Chelated iron is easier to apply than elemental sulfur because it may be applied as a soil drench or a granule and watered into the soil. Late winter/early spring before the trees break bud is the best time to apply chelated iron. See the individual product label for additional instructions.

Table 3

Stem Treatments

Iron can be implanted or injected directly into the tree’s stem. Both methods involve drilling into the tree, ideally in the flare roots near the soil line (Figure 4). The size of the hole depends on the treatment system that is used. Treatment sites are generally 4 inches apart, with holes drilled approximately 1 inch into the sapwood at the root flare of the tree.

Trees should not be treated more than once per year, nor more than two years in a row.

Take care when re-injecting a previously injected tree. Avoid drilling near past wounds because the old injection site may not allow for acceptable uptake of treatment products. Greener foliage often is seen within a month, and the effects may last up to two years. Ideally, treatments should be applied before midsummer.

Implants are available as gelatin capsules containing powdered iron or an iron solution (often ferric ammonium citrate). The amount to use depends on the size of the tree; follow all label directions. Implant capsules are available at many garden centers or through online vendors.

Injections place an iron solution into the stem via pressurized containers or under a pump system; an example is shown in Figure 4. While a number of injection systems are available to homeowners (Table 4), many professional tree care companies offer stem injections as one of their services.
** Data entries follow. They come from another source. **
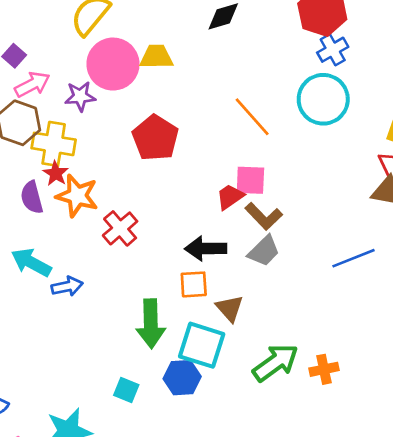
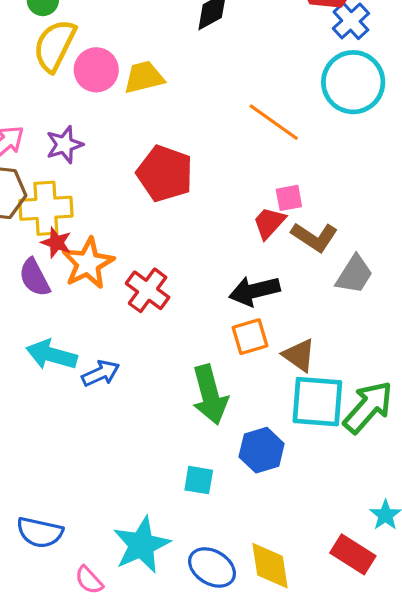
pink circle: (113, 64) -> (96, 70), moved, size x0.7
pink square: (250, 180) -> (289, 198), size x0.7
orange star: (77, 196) -> (88, 263), turned -30
gray trapezoid: (264, 251) -> (354, 274), moved
cyan square: (202, 345) -> (317, 402), moved

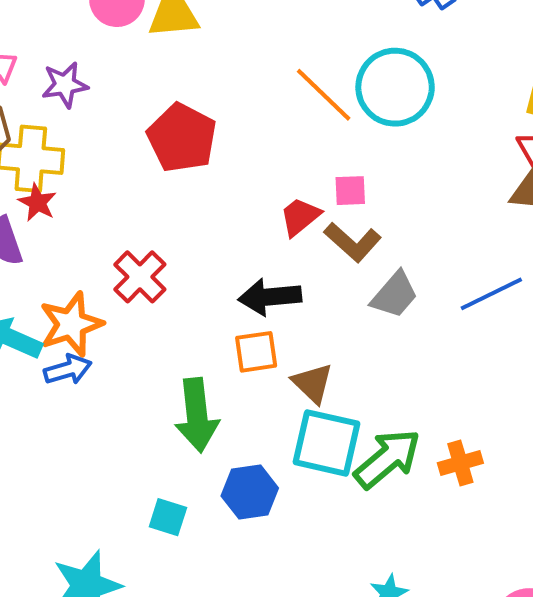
cyan circle: (353, 82) -> (395, 87), moved
pink square: (289, 198) -> (350, 191), moved
orange star: (88, 263) -> (71, 324), moved

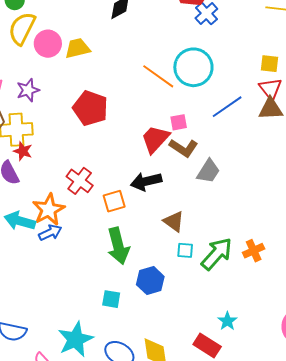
red trapezoid: (300, 217) -> (155, 139), size x1.4
blue line: (491, 294) -> (227, 107), moved
orange square: (256, 352) -> (114, 201), moved
cyan square: (326, 443) -> (185, 250), size x0.5

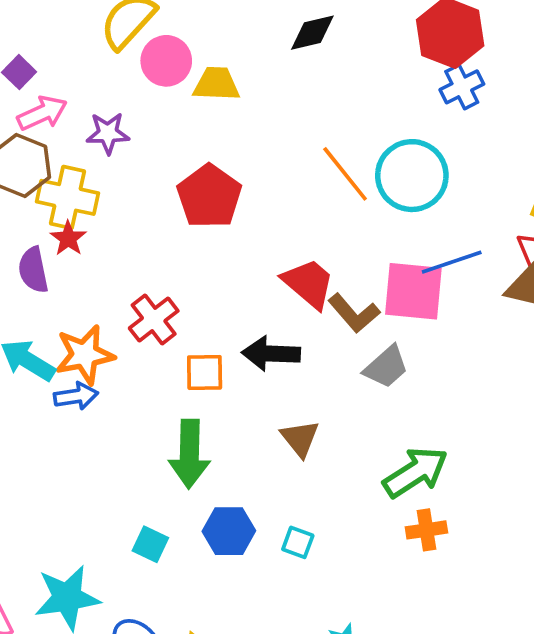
pink square: (179, 122) -> (413, 291), moved, size x2.0
red trapezoid: (155, 139) -> (309, 283), turned 72
cyan square: (185, 250) -> (298, 542), moved
green arrow: (217, 254) -> (415, 472), moved

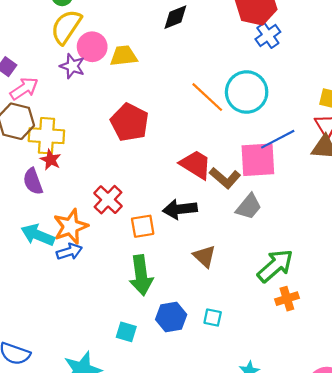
purple star: (108, 133) -> (72, 66), moved, turned 30

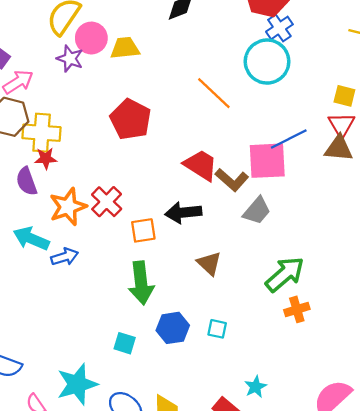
cyan circle: (247, 92) -> (267, 62), moved
red star: (51, 160) -> (46, 158), turned -30
orange star: (71, 227) -> (68, 207), moved

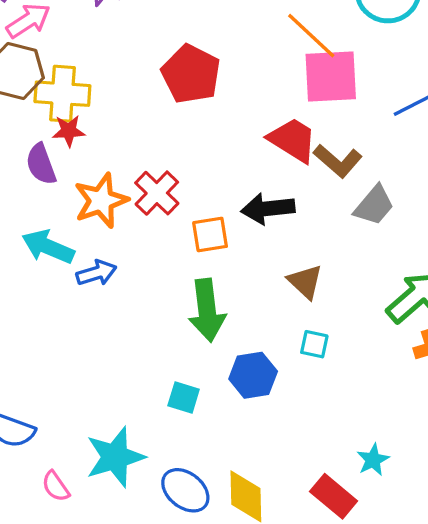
pink square: (267, 161) -> (331, 76), moved
cyan square: (217, 329) -> (314, 344), moved

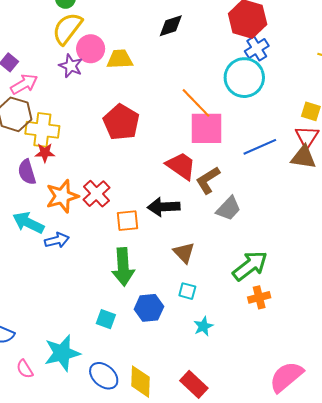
brown L-shape: (338, 161) -> (208, 180), turned 104
cyan star: (373, 460) -> (203, 326), moved

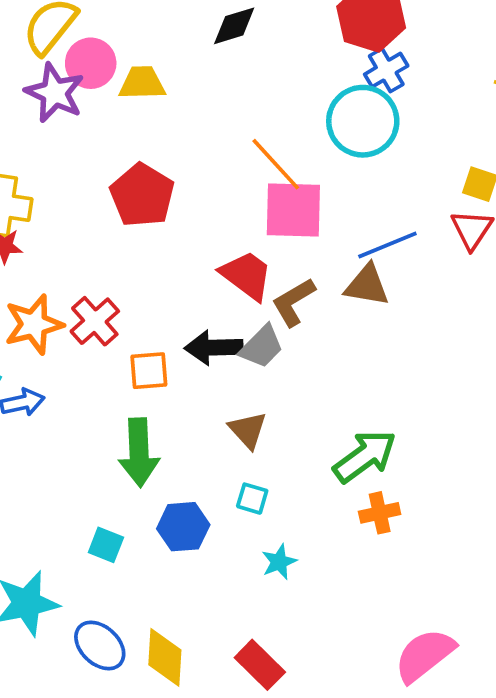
purple star: (71, 66) -> (55, 93), size x1.4
brown triangle: (303, 157) -> (367, 285), moved
gray trapezoid: (228, 208) -> (262, 347), moved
Photo by Joseph Zeleznik, NDSU

Figure 4. A professional stem-injection system applies an iron treatment as ferric ammonium citrate to a silver maple tree. Multiple injection and implant systems also are available to homeowners. Regardless of the system used, injection locations are generally 3 to 4 inches apart along the root flare of treated trees. (Joseph Zeleznik, NDSU)

Foliar Treatments

Ferrous sulfate or chelated iron solutions can be sprayed directly onto leaves of affected trees. These treatments generally provide very quick results and green-up often is seen within two weeks. However, only those leaves present during the treatment period are improved; new leaves produced later in the growing season are likely to be chlorotic.

Foliar treatments must be repeated every year or more often. To prevent burning of the foliage, apply foliar treatments during cool weather or during the evening. Foliar treatments are easiest for shrubs and small trees. Large trees may require one of the other methods described above.
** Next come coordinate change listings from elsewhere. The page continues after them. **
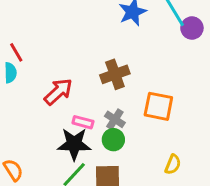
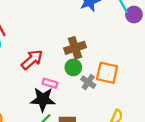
gray cross: (115, 119) -> (88, 82), moved
green circle: (113, 140) -> (73, 67), moved

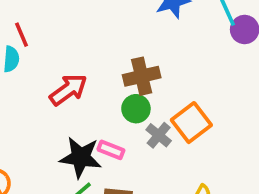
orange square: (107, 73) -> (191, 123), turned 35
pink rectangle: (50, 83) -> (111, 150), moved

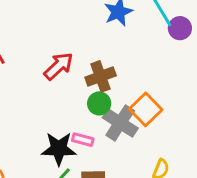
red arrow: (68, 90) -> (58, 66), moved
gray cross: (159, 135) -> (120, 123), size x1.6

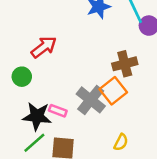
brown cross: (101, 76) -> (125, 64), moved
green circle: (99, 103) -> (22, 77), moved

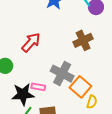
red arrow: (44, 47) -> (31, 42), moved
orange square: (113, 91) -> (80, 87), moved

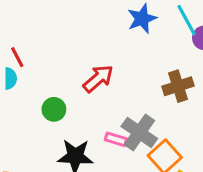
pink rectangle: (38, 87) -> (116, 139), moved

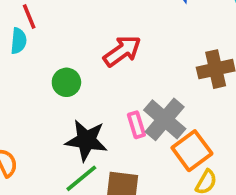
pink rectangle: (116, 139) -> (136, 125), turned 50

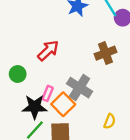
pink rectangle: (136, 125) -> (48, 93), moved, turned 48
orange square: (192, 151) -> (63, 104), moved

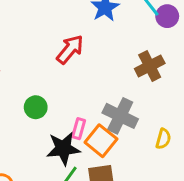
red arrow: (48, 50) -> (70, 49), moved
yellow semicircle: (110, 121) -> (163, 139), moved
If the iron solution falls on concrete or paved surfaces, it may stain them permanently. Should staining occur, immediately rinse the area.

Conclusion

Iron chlorosis is found throughout much of North Dakota. Its severity varies from one location to another and among different tree species.

Iron chlorosis is generally a manageable problem if diagnosed promptly and treated. However, if a tree is in major decline because of iron chlorosis, removing the tree and replacing it with a more tolerant species may be the best option. Prevention, by selecting the proper tree for the local soil-site conditions, is easier than treating the issue after the fact.